Among the lines of the records below, copy those that hold the word "column".

◆ Task data
··········

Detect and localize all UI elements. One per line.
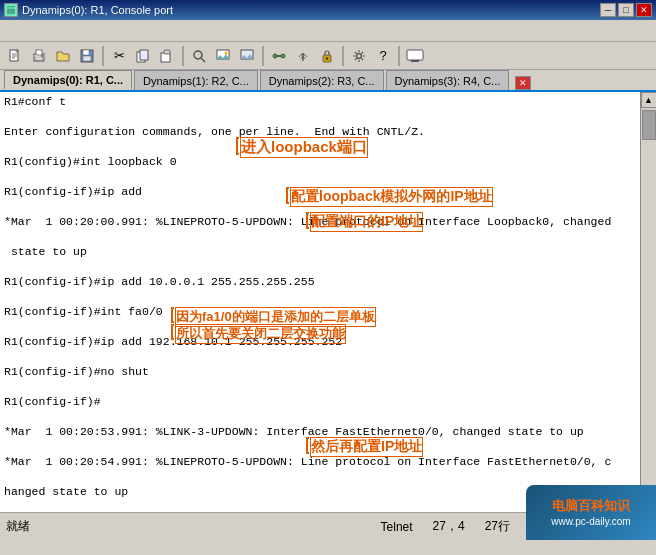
- terminal-output[interactable]: R1#conf t Enter configuration commands, …: [0, 92, 640, 512]
- terminal-line: Enter configuration commands, one per li…: [4, 124, 636, 139]
- toolbar-settings[interactable]: [348, 45, 370, 67]
- toolbar-help[interactable]: ?: [372, 45, 394, 67]
- toolbar-sep4: [342, 46, 344, 66]
- tab-r4[interactable]: Dynamips(3): R4, C...: [386, 70, 510, 90]
- toolbar-cut[interactable]: ✂: [108, 45, 130, 67]
- toolbar-antenna[interactable]: [292, 45, 314, 67]
- maximize-button[interactable]: □: [618, 3, 634, 17]
- terminal-container: R1#conf t Enter configuration commands, …: [0, 92, 656, 512]
- terminal-line: R1(config-if)#ip add 10.0.0.1 255.255.25…: [4, 274, 636, 289]
- tab-r1[interactable]: Dynamips(0): R1, C...: [4, 70, 132, 90]
- terminal-line: *Mar 1 00:20:54.991: %LINEPROTO-5-UPDOWN…: [4, 454, 636, 469]
- terminal-line: R1(config-if)#no shut: [4, 364, 636, 379]
- svg-rect-12: [83, 56, 91, 61]
- svg-rect-14: [140, 50, 148, 60]
- svg-rect-31: [407, 50, 423, 60]
- status-ready: 就绪: [6, 518, 30, 535]
- status-cols: 27行: [485, 518, 510, 535]
- toolbar-open[interactable]: [52, 45, 74, 67]
- terminal-line: state to up: [4, 244, 636, 259]
- app-icon: [4, 3, 18, 17]
- tab-r2[interactable]: Dynamips(1): R2, C...: [134, 70, 258, 90]
- toolbar: ✂ ?: [0, 42, 656, 70]
- badge-url: www.pc-daily.com: [551, 515, 630, 528]
- svg-point-30: [357, 53, 362, 58]
- toolbar-paste[interactable]: [156, 45, 178, 67]
- annotation-border-4: [171, 324, 174, 340]
- tabs-bar: Dynamips(0): R1, C... Dynamips(1): R2, C…: [0, 70, 656, 92]
- annotation-border-0: [236, 137, 239, 155]
- svg-point-29: [326, 57, 328, 59]
- toolbar-sep2: [182, 46, 184, 66]
- terminal-line: R1(config-if)#ip add: [4, 184, 636, 199]
- toolbar-sep5: [398, 46, 400, 66]
- svg-point-9: [41, 55, 43, 57]
- toolbar-sep3: [262, 46, 264, 66]
- scroll-thumb[interactable]: [642, 110, 656, 140]
- tab-close-button[interactable]: ✕: [515, 76, 531, 90]
- svg-point-25: [281, 54, 285, 58]
- toolbar-new[interactable]: [4, 45, 26, 67]
- toolbar-sep1: [102, 46, 104, 66]
- title-bar: Dynamips(0): R1, Console port ─ □ ✕: [0, 0, 656, 20]
- status-protocol: Telnet: [381, 520, 413, 534]
- toolbar-print[interactable]: [28, 45, 50, 67]
- svg-point-24: [273, 54, 277, 58]
- status-bar: 就绪 Telnet 27，4 27行 电脑百科知识 www.pc-daily.c…: [0, 512, 656, 540]
- toolbar-snapshot1[interactable]: [212, 45, 234, 67]
- svg-rect-7: [35, 57, 43, 60]
- toolbar-connect[interactable]: [268, 45, 290, 67]
- menu-bar: [0, 20, 656, 42]
- window-title: Dynamips(0): R1, Console port: [22, 4, 173, 16]
- annotation-border-1: [286, 187, 289, 204]
- status-badge: 电脑百科知识 www.pc-daily.com: [526, 485, 656, 540]
- terminal-line: *Mar 1 00:20:53.991: %LINK-3-UPDOWN: Int…: [4, 424, 636, 439]
- close-button[interactable]: ✕: [636, 3, 652, 17]
- svg-rect-16: [164, 50, 170, 54]
- terminal-line: *Mar 1 00:20:00.991: %LINEPROTO-5-UPDOWN…: [4, 214, 636, 229]
- terminal-line: R1#conf t: [4, 94, 636, 109]
- minimize-button[interactable]: ─: [600, 3, 616, 17]
- toolbar-save[interactable]: [76, 45, 98, 67]
- badge-title: 电脑百科知识: [552, 497, 630, 515]
- annotation-border-3: [171, 307, 174, 323]
- scroll-up[interactable]: ▲: [641, 92, 657, 108]
- svg-point-17: [194, 51, 202, 59]
- toolbar-snapshot2[interactable]: [236, 45, 258, 67]
- svg-rect-32: [411, 60, 419, 62]
- annotation-border-2: [306, 212, 309, 229]
- svg-point-21: [225, 51, 228, 54]
- window-controls: ─ □ ✕: [600, 3, 652, 17]
- svg-rect-0: [6, 5, 16, 15]
- terminal-line: R1(config-if)#: [4, 394, 636, 409]
- tab-r3[interactable]: Dynamips(2): R3, C...: [260, 70, 384, 90]
- terminal-line: R1(config-if)#ip add 192.168.10.1 255.25…: [4, 334, 636, 349]
- toolbar-copy[interactable]: [132, 45, 154, 67]
- scrollbar: ▲ ▼: [640, 92, 656, 512]
- annotation-border-5: [306, 437, 309, 454]
- status-position: 27，4: [433, 518, 465, 535]
- terminal-line: R1(config-if)#int fa0/0: [4, 304, 636, 319]
- svg-rect-8: [36, 50, 42, 55]
- svg-rect-11: [83, 50, 89, 55]
- terminal-line: R1(config)#int loopback 0: [4, 154, 636, 169]
- toolbar-monitor[interactable]: [404, 45, 426, 67]
- toolbar-search[interactable]: [188, 45, 210, 67]
- toolbar-lock[interactable]: [316, 45, 338, 67]
- svg-line-18: [201, 58, 205, 62]
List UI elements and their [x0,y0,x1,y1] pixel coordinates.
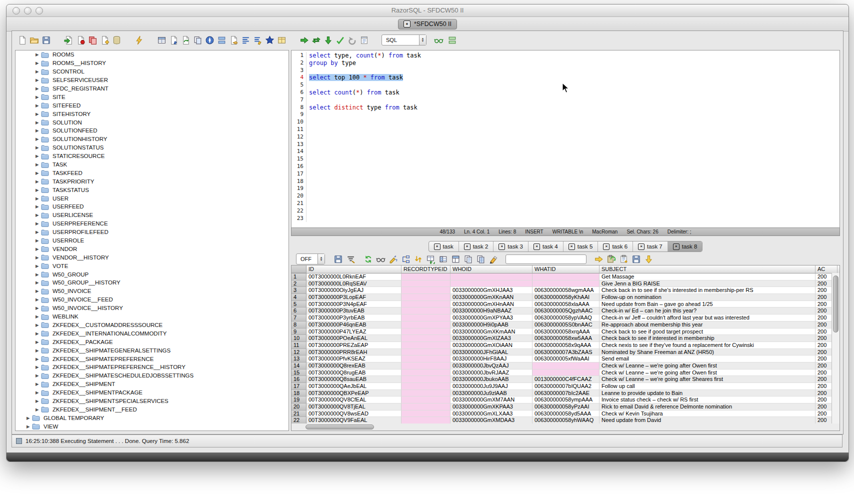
editor-line[interactable]: 3 [292,67,840,74]
disclosure-triangle-icon[interactable]: ▶ [36,136,41,142]
table-cell[interactable]: Send email [600,356,816,362]
row-number[interactable]: 10 [292,335,306,342]
code-line[interactable]: group by type [306,60,356,67]
tree-item-zkfedex-shipmatepreference-history[interactable]: ▶ZKFEDEX__SHIPMATEPREFERENCE__HISTORY [16,363,288,372]
row-number[interactable]: 12 [292,349,306,356]
disclosure-triangle-icon[interactable]: ▶ [36,340,41,344]
table-cell[interactable]: Invoice status check – check w/ RS first [600,396,816,404]
disclosure-triangle-icon[interactable]: ▶ [36,103,41,108]
arrows-swap-icon[interactable] [311,35,322,46]
table-cell[interactable]: Rick to email David & reference Delmonte… [600,404,816,410]
statement-mode-select[interactable]: SQL ▲▼ [382,34,426,46]
table-cell[interactable]: Nominated by Shane Freeman at ANZ (HR50) [600,349,816,356]
disclosure-triangle-icon[interactable]: ▶ [36,86,41,91]
table-cell[interactable]: 006300000058xlaAAA [532,301,600,308]
column-header-whoid[interactable]: WHOID [450,266,532,273]
disclosure-triangle-icon[interactable]: ▶ [36,60,41,66]
table-cell[interactable]: 00630000005xfWaAAI [532,356,600,362]
tree-item-solutionhistory[interactable]: ▶SOLUTIONHISTORY [16,135,288,144]
table-cell[interactable] [532,280,600,288]
code-line[interactable]: select distinct type from task [306,104,418,112]
tree-item-task[interactable]: ▶TASK [16,160,288,169]
table-cell[interactable]: 00T3000000QV8CfEAL [306,396,402,404]
tree-item-userpreference[interactable]: ▶USERPREFERENCE [16,220,288,228]
disclosure-triangle-icon[interactable]: ▶ [36,204,41,209]
disclosure-triangle-icon[interactable]: ▶ [26,424,32,429]
code-line[interactable] [306,67,309,74]
table-cell[interactable]: 0033000000GmXOiAAN [450,342,532,349]
arrow-down-yellow-icon[interactable] [644,254,654,264]
table-cell[interactable] [532,370,600,376]
glasses-icon[interactable] [376,254,386,264]
tree-item-w50-invoice[interactable]: ▶W50_INVOICE [16,287,288,296]
tree-item-vendor[interactable]: ▶VENDOR [16,244,288,253]
editor-line[interactable]: 9 [292,111,840,118]
star-icon[interactable] [264,35,275,46]
table-cell[interactable]: Need update from David [600,417,816,424]
row-number[interactable]: 20 [292,404,306,410]
disclosure-triangle-icon[interactable]: ▶ [36,179,41,184]
close-document-icon[interactable]: × [404,20,410,28]
table-cell[interactable] [450,280,532,288]
align-lines-icon[interactable] [240,35,251,46]
table-cell[interactable]: 0033000000GmXPYAA3 [450,314,532,322]
result-tab-task[interactable]: ×task [429,242,459,252]
table-cell[interactable]: 0033000000GmXKmAAN [450,328,532,336]
close-tab-icon[interactable]: × [603,244,610,250]
table-cell[interactable] [402,410,450,418]
code-line[interactable] [306,178,309,186]
tree-item-vote[interactable]: ▶VOTE [16,262,288,270]
disclosure-triangle-icon[interactable]: ▶ [36,230,41,234]
tree-item-zkfedex-shipment-feed[interactable]: ▶ZKFEDEX__SHIPMENT__FEED [16,405,288,414]
editor-line[interactable]: 22 [292,208,840,215]
table-cell[interactable]: 00T3000000PRR8rEAH [306,349,402,356]
disclosure-triangle-icon[interactable]: ▶ [36,69,41,74]
disclosure-triangle-icon[interactable]: ▶ [36,112,41,116]
table-cell[interactable]: Check w/ Leanne – we're going after Owen… [600,370,816,376]
result-tab-task-8[interactable]: ×task 8 [668,242,702,252]
table-cell[interactable]: 006300000058ypVAAQ [532,314,600,322]
result-tab-task-2[interactable]: ×task 2 [459,242,494,252]
tree-item-taskstatus[interactable]: ▶TASKSTATUS [16,186,288,194]
row-number[interactable]: 19 [292,396,306,404]
table-cell[interactable] [402,370,450,376]
result-tab-task-4[interactable]: ×task 4 [528,242,564,252]
align-pencil-icon[interactable] [252,35,263,46]
table-cell[interactable]: 00T3000000Q8rexEAB [306,362,402,370]
result-tab-task-5[interactable]: ×task 5 [564,242,598,252]
table-cell[interactable]: 006300000058ympAAA [532,396,600,404]
tree-item-site[interactable]: ▶SITE [16,92,288,101]
disclosure-triangle-icon[interactable]: ▶ [36,331,41,336]
table-cell[interactable]: 00630000007bIc2AAE [532,390,600,397]
column-header-whatid[interactable]: WHATID [532,266,600,273]
editor-line[interactable]: 16 [292,163,840,170]
table-cell[interactable]: 0033000000Ju9J9AAJ [450,383,532,390]
code-line[interactable]: select type, count(*) from task [306,52,421,60]
disclosure-triangle-icon[interactable]: ▶ [36,382,41,386]
table-cell[interactable]: 0033000000JFhGlAAL [450,349,532,356]
code-line[interactable]: select top 100 * from task [306,74,403,82]
code-line[interactable] [306,185,309,192]
table-cell[interactable]: 00T3000000QAeJbEAL [306,383,402,390]
row-number[interactable]: 3 [292,287,306,294]
vertical-scrollbar[interactable] [832,273,840,424]
editor-line[interactable]: 1select type, count(*) from task [292,52,840,60]
code-line[interactable] [306,192,309,200]
table-cell[interactable]: 0033000000GmXM7AAN [450,396,532,404]
table-cell[interactable]: 00T3000000QV8wsEAD [306,410,402,418]
table-cell[interactable]: Need update from Bain – gave go ahead 1/… [600,301,816,308]
open-folder-icon[interactable] [29,35,40,46]
disclosure-triangle-icon[interactable]: ▶ [36,306,41,310]
autocommit-select[interactable]: OFF ▲▼ [296,254,325,264]
code-line[interactable] [306,200,309,208]
table-cell[interactable]: Check w/ Leanne – we're going after Owen… [600,362,816,370]
code-line[interactable] [306,141,309,148]
disclosure-triangle-icon[interactable]: ▶ [36,78,41,82]
tree-item-sitefeed[interactable]: ▶SITEFEED [16,101,288,110]
clipboard-plus-icon[interactable] [618,254,629,264]
close-tab-icon[interactable]: × [673,244,680,250]
save-disk-icon[interactable] [631,254,642,264]
table-cell[interactable]: 0033000000GmXKnAAN [450,294,532,301]
tree-item-view[interactable]: ▶VIEW [16,422,288,430]
table-cell[interactable]: 00T3000000QV9FaEAL [306,417,402,424]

··········

◆ Reply
column-header-whoid[interactable]: WHOID [450,266,532,273]
column-header-whatid[interactable]: WHATID [532,266,600,273]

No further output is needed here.